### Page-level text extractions
━━━━━━━━━━

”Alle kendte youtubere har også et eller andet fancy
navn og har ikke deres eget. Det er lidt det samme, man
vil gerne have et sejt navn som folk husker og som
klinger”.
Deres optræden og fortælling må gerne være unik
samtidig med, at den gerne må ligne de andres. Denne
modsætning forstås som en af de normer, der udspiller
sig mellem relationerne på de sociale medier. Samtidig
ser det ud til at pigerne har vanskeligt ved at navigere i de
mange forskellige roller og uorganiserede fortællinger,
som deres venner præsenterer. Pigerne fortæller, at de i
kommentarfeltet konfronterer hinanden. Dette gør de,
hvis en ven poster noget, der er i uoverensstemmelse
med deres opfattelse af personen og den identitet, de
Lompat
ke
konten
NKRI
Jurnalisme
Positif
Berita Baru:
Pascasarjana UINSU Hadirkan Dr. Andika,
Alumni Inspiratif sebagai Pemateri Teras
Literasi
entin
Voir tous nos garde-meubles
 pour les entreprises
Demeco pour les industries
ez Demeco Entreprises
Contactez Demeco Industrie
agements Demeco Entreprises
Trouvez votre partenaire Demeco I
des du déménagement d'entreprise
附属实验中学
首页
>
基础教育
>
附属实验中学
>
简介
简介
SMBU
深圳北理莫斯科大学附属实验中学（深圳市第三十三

━━━━━━━━━━

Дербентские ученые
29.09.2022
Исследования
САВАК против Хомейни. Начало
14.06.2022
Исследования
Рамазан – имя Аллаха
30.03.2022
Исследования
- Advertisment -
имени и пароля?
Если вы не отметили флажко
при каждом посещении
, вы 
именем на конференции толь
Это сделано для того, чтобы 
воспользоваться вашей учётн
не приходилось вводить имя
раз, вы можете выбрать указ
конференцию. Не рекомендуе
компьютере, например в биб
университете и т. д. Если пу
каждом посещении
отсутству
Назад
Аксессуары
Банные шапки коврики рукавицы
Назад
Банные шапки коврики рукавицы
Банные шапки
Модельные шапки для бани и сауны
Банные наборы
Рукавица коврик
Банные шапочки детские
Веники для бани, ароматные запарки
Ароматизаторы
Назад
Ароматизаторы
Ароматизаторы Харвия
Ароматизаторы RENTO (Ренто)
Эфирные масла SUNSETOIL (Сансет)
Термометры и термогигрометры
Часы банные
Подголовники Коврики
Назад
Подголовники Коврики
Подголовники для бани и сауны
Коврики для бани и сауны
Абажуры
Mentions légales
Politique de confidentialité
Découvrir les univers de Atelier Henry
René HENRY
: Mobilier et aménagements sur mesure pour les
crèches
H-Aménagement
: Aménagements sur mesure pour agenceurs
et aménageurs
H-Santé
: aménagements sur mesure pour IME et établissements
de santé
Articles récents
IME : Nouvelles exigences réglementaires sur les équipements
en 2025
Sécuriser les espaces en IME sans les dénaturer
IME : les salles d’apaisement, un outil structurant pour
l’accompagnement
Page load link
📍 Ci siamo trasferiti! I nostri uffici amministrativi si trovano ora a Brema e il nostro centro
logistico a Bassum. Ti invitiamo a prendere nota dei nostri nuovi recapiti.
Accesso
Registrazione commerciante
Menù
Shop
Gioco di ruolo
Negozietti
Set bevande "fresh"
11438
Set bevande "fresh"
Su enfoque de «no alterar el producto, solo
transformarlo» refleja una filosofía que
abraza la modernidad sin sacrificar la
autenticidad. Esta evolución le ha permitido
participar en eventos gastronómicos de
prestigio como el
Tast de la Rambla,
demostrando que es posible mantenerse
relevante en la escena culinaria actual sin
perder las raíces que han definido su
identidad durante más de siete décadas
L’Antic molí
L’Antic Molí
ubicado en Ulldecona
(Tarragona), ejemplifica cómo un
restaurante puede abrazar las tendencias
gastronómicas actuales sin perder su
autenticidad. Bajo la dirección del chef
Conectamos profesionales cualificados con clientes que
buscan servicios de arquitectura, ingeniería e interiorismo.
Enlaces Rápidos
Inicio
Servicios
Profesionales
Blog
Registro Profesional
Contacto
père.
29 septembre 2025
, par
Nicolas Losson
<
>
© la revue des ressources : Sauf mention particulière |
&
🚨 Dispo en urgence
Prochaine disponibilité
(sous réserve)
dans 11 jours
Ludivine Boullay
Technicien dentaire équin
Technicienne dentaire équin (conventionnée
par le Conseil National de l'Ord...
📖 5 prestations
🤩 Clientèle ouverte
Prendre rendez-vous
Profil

━━━━━━━━━━

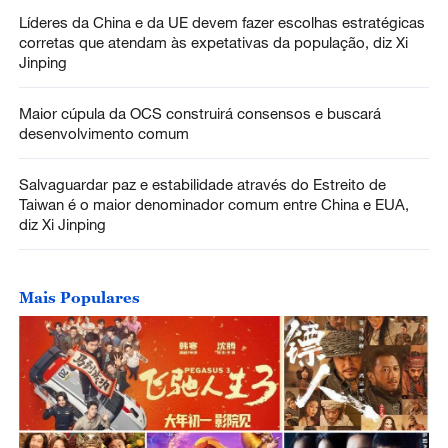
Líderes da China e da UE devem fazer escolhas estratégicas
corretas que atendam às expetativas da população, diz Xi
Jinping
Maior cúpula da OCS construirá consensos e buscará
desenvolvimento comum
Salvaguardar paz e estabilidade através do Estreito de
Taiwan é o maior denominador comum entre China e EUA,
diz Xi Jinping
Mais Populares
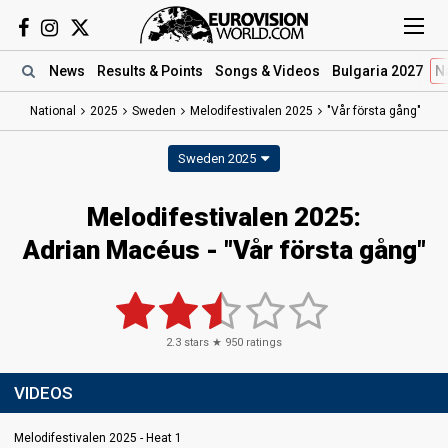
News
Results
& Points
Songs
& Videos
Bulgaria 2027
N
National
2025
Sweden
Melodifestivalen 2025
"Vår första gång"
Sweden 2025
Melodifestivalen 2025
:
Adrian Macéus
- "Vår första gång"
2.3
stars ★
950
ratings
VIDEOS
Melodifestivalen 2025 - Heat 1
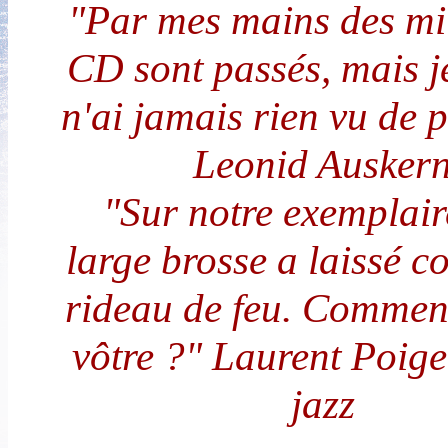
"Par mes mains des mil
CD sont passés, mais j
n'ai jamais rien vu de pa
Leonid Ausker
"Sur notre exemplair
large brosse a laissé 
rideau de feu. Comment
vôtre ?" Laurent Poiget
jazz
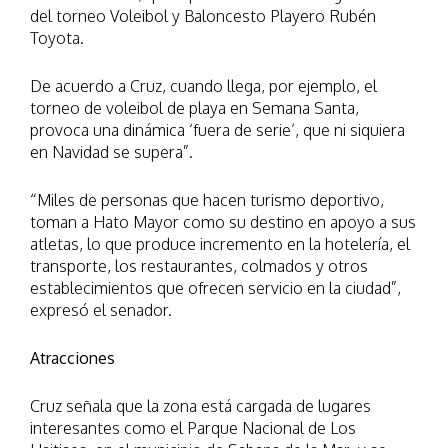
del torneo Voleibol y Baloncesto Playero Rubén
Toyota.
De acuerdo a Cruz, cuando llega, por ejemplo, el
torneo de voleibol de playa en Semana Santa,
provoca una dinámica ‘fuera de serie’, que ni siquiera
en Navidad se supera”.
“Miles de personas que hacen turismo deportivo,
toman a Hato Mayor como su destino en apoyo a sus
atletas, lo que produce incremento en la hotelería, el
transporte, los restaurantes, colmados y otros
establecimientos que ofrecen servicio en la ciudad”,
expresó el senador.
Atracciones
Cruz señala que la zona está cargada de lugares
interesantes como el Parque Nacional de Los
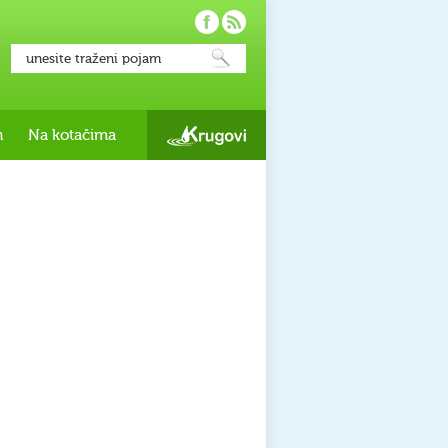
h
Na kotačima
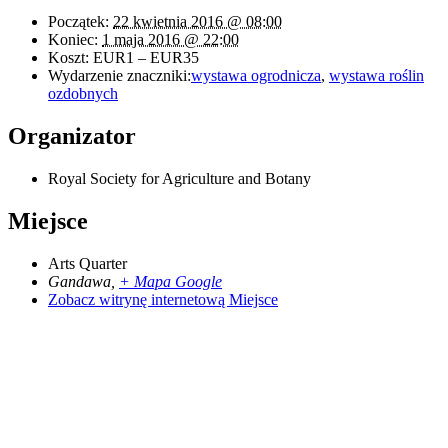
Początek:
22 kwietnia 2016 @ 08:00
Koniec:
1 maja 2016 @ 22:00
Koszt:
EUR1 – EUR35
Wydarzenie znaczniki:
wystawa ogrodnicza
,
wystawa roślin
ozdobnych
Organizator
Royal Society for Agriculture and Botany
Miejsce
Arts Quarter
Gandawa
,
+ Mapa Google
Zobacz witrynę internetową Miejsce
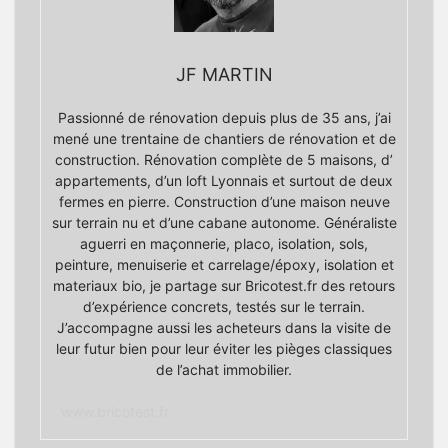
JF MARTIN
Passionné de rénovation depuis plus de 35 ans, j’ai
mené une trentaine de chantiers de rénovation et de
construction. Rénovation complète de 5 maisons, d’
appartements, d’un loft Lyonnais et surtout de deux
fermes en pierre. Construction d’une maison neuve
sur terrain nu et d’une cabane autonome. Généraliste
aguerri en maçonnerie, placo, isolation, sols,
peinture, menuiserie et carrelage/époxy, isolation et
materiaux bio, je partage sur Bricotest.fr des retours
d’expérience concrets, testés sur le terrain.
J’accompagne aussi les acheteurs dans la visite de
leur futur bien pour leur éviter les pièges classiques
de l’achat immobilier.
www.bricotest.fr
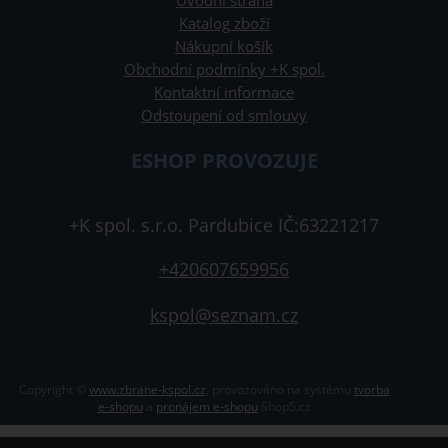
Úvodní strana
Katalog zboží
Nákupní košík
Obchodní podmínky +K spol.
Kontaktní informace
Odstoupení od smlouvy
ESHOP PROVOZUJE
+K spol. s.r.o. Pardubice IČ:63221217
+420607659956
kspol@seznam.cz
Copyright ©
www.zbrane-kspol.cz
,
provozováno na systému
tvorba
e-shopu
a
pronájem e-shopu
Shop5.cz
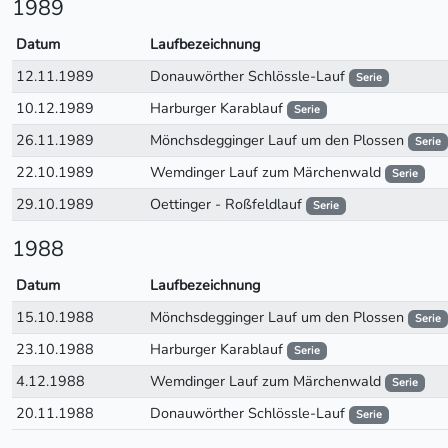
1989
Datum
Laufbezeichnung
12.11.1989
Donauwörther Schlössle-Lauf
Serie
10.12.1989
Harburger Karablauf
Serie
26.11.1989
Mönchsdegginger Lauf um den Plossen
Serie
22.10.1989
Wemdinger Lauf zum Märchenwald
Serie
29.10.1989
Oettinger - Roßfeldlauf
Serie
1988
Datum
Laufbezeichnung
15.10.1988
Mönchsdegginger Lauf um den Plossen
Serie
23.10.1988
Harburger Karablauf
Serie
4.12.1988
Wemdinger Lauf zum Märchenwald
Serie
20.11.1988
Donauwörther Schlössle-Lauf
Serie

━━━━━━━━━━

### What is expected
Look above for the line that contains "eller andet fancy". Starting there, transcribe every line exactly until you have copied the line that contains "kommentarfeltet konfronterer hinanden.".

### Response
”Alle kendte youtubere har også et eller andet fancy
navn og har ikke deres eget. Det er lidt det samme, man
vil gerne have et sejt navn som folk husker og som
klinger”.
Deres optræden og fortælling må gerne være unik
samtidig med, at den gerne må ligne de andres. Denne
modsætning forstås som en af de normer, der udspiller
sig mellem relationerne på de sociale medier. Samtidig
ser det ud til at pigerne har vanskeligt ved at navigere i de
mange forskellige roller og uorganiserede fortællinger,
som deres venner præsenterer. Pigerne fortæller, at de i
kommentarfeltet konfronterer hinanden. Dette gør de,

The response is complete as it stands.